Read tools (explore, node_md, impact, find_symbol, coverage_md, diff_since) answer structural questions. Write tools (write_note, worklog_*, define_concept, save_view, watch) carry forward what the agent learns. Next session's node_md(some_fn) automatically surfaces the notes and worklog items attached.


Tool surface

Sorted by frequency.

Navigation (read)

Tool Use when
schema First call of any session. Lists currently-populated labels + edge types.
find_symbol(q) Fuzzy substring lookup over :Function / :Symbol. Ranked. The graph equivalent of ⌘-T.
node_md(label, key, value) Full dossier for one node: properties + neighbours grouped by edge type + attached notes + linked worklog items.
cypher_md(query) Arbitrary openCypher, rendered as a GFM table.
explore(label, key, value, char_budget) Token-budgeted BFS dossier β€” bounded subgraph in one call.
impact(value, depth, top) Transitive blast radius of a :Function: callers + callees + doc mentions + BDD scenarios.
coverage_md(limit) Dim-spots report β€” orphan functions, untested functions ranked by fan-in, files with no notes.
diff_since(commit) What landed between a baseline :GitCommit and HEAD. Picks up uncommitted edits via the :WorkingTree overlay.
history(limit) :GitCommit snapshots, newest first.
index_status Live indexer state β€” wait for idle after a save before querying.

Memory (writes)

Tool Use when
write_note(match, markdown, ...) Persist a finding. Attach to any node via a Cypher MATCH binding t.
list_notes(match?, limit?) Recall before re-deriving.
define_concept(name, match) / concept(name) / list_concepts User-curated subsystem groupings, queryable as a rolled-up dossier.
save_view(name, cypher) / view(name, params) / list_views Parameterised reusable Cypher, stored as :View nodes.
watch(label, key, value) / unwatch / list_watches Cross-session "tell me if this function changes." Next indexer pass attaches a watch-trigger note.
import_pr_notes(comments, pr) Turn gh pr view --json comments output into :Notes on referenced functions.

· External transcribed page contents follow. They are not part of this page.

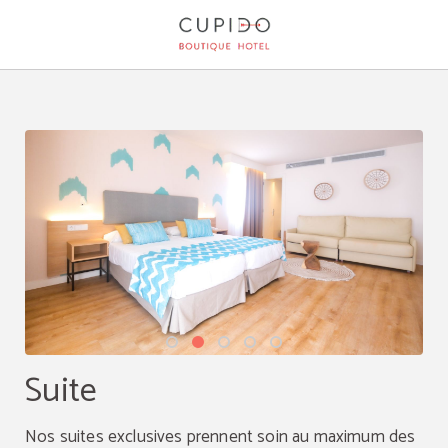
Suite de l´Hôtel Cupido Boutique Hotel à Peguera. Site Web Officiel.
Suite
Nos suites exclusives prennent soin au maximum des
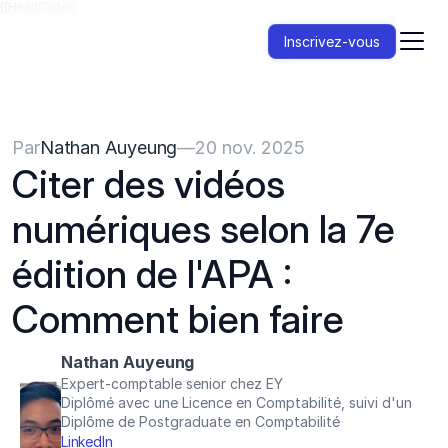
{{HeadCode}}
Inscrivez-vous
Par
Nathan Auyeung
—
20 nov. 2025
Citer des vidéos 
numériques selon la 7e 
édition de l'APA : 
Comment bien faire
Nathan Auyeung
Expert-comptable senior chez EY
Diplômé avec une Licence en Comptabilité, suivi d'un 
Diplôme de Postgraduate en Comptabilité
LinkedIn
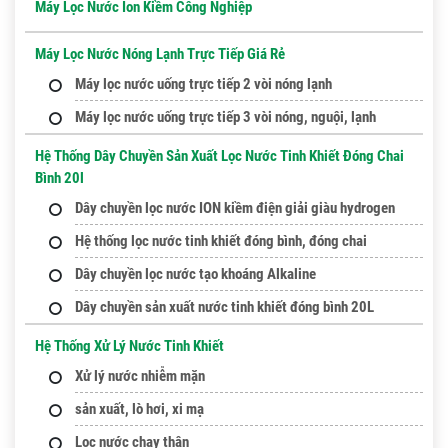
Máy Lọc Nước Ion Kiềm Công Nghiệp
Máy Lọc Nước Nóng Lạnh Trực Tiếp Giá Rẻ
Máy lọc nước uống trực tiếp 2 vòi nóng lạnh
Máy lọc nước uống trực tiếp 3 vòi nóng, nguội, lạnh
Hệ Thống Dây Chuyền Sản Xuất Lọc Nước Tinh Khiết Đóng Chai
Bình 20l
Dây chuyền lọc nước ION kiềm điện giải giàu hydrogen
Hệ thống lọc nước tinh khiết đóng bình, đóng chai
Dây chuyền lọc nước tạo khoáng Alkaline
Dây chuyền sản xuất nước tinh khiết đóng bình 20L
Hệ Thống Xử Lý Nước Tinh Khiết
Xử lý nước nhiễm mặn
sản xuất, lò hơi, xi mạ
Lọc nước chạy thận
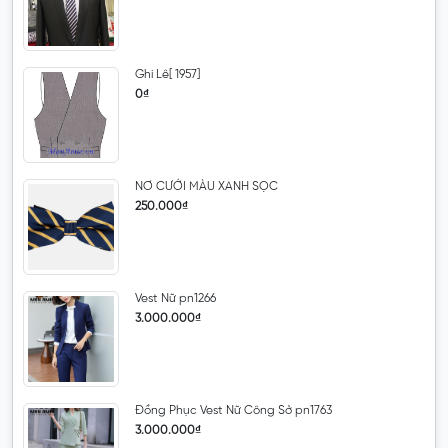
Ghi Lê[ 1957]
0₫
NƠ CƯỚI MÀU XANH SỌC
250.000₫
Vest Nữ pn1266
3.000.000₫
Đồng Phục Vest Nữ Công Sở pn1763
3.000.000₫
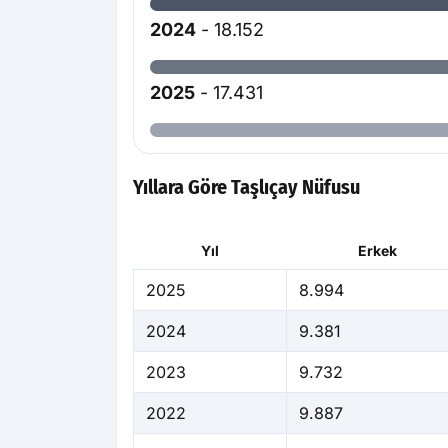
2024
- 18.152
2025
- 17.431
Yıllara Göre Taşlıçay Nüfusu
Yıl
Erkek
2025
8.994
2024
9.381
2023
9.732
2022
9.887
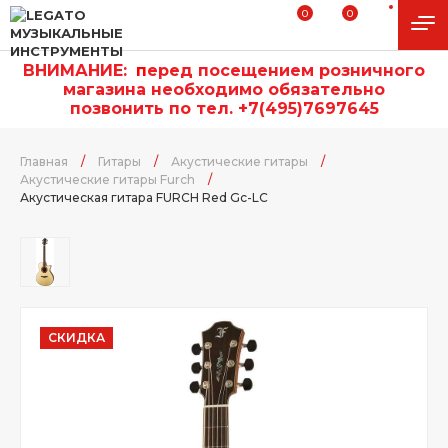
0
0
ВНИМАНИЕ:
п
еред посещением розничного
магазина необходимо обязательно
позвонить по тел. +7(495)7697645
Главная
/
Гитары
/
Акустические гитары
/
Акустические гитары Furch
/
Акустическая гитара FURCH Red Gc-LC
СКИДКА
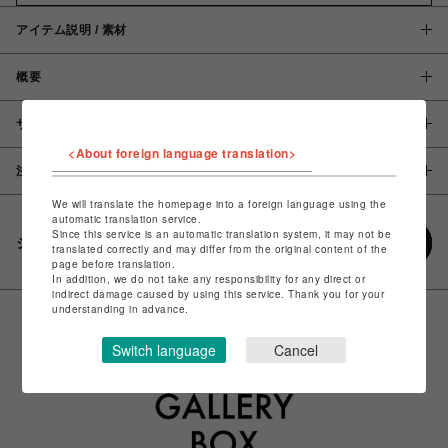
アイテム説明 / 素材
概要
サイズ
<About foreign language translation>
注意事項
We will translate the homepage into a foreign language using the
automatic translation service.
Since this service is an automatic translation system, it may not be
シェアする
translated correctly and may differ from the original content of the
page before translation.
In addition, we do not take any responsibility for any direct or
indirect damage caused by using this service. Thank you for your
understanding in advance.
Switch language
Cancel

Worklog (project log in the graph)

Tool Use when
worklog_create(title, area?, kind?, status?, comment?, match?) Open a tracked task. kind ∈ {bug, feature, task, refactor, perf, docs}. Optional match attaches [:RELATES_TO] edges to code nodes.
worklog_set_status(id, status, comment?) Append a status transition. :Status is append-only so the full history survives.
worklog_comment(id, body) Attach a :Comment to the latest status β€” for thoughts that arrive after the transition.
worklog_list(area?, status?, kind?) Filtered table. Common: worklog_list(kind="bug", status="done") for fix retros (PR-prep gold).
worklog_md(id) Full dossier: metadata + related code nodes + chronological timeline with nested comments.

Transactional + escape hatch

Tool Use when
begin / write / commit / rollback Buffered multi-statement transaction. Replays inside one velr begin_tx.
cypher(query) Same as cypher_md but TSV (use only when post-processing).
explain(query) velr planner trace for slow queries.

Full schemas in docs/mcp-tools.md.


Example queries

// every BDD scenario whose steps don't all resolve to a function
MATCH (sc:Scenario)-[:HAS_STEP]->(st:Step)
WHERE NOT (st)-[:IMPLEMENTED_BY]->(:Function)
RETURN sc.qualified_name, count(st) AS missing
ORDER BY missing DESC

// who calls `format_table`?
MATCH (caller:Function)-[:CALLS]->(:Function {name: 'format_table'})
RETURN caller.qualified_name

// docs that mention a function in src/main.rs
MATCH (s:DocSection)-[:MENTIONS]->(fn:Function)-[:DEFINED_IN]->(f:File {path: 'src/main.rs'})
RETURN s.qualified_name, fn.qualified_name

// untested public functions ranked by callers
MATCH (f:Function {kind: 'fn'})
WHERE NOT (f)<-[:TESTS]-(:Function)
WITH f, count{ (f)<-[:CALLS]-(:Function) } AS fanin
RETURN f.qualified_name, fanin ORDER BY fanin DESC LIMIT 20

// recent bug retros for the changelog
MATCH (w:WorklogItem {kind: 'bug', current_status: 'done'})
      -[:HAS_STATUS]->(:Status {text: 'done'})-[:HAS_COMMENT]->(c:Comment)
RETURN w.title, c.body ORDER BY w.current_status_at DESC LIMIT 10

Generated docs from the worklog

codegraph-mcp report --db ./codegraph.db --out docs/

Produces docs/ROADMAP.md (current state grouped by area + status, done items kept not deleted with timestamps) and docs/WORKLOG.md (chronological log with full status timeline and nested comment threads). Re-generate whenever you want a fresh snapshot β€” the graph is the source of truth, the Markdown is the export.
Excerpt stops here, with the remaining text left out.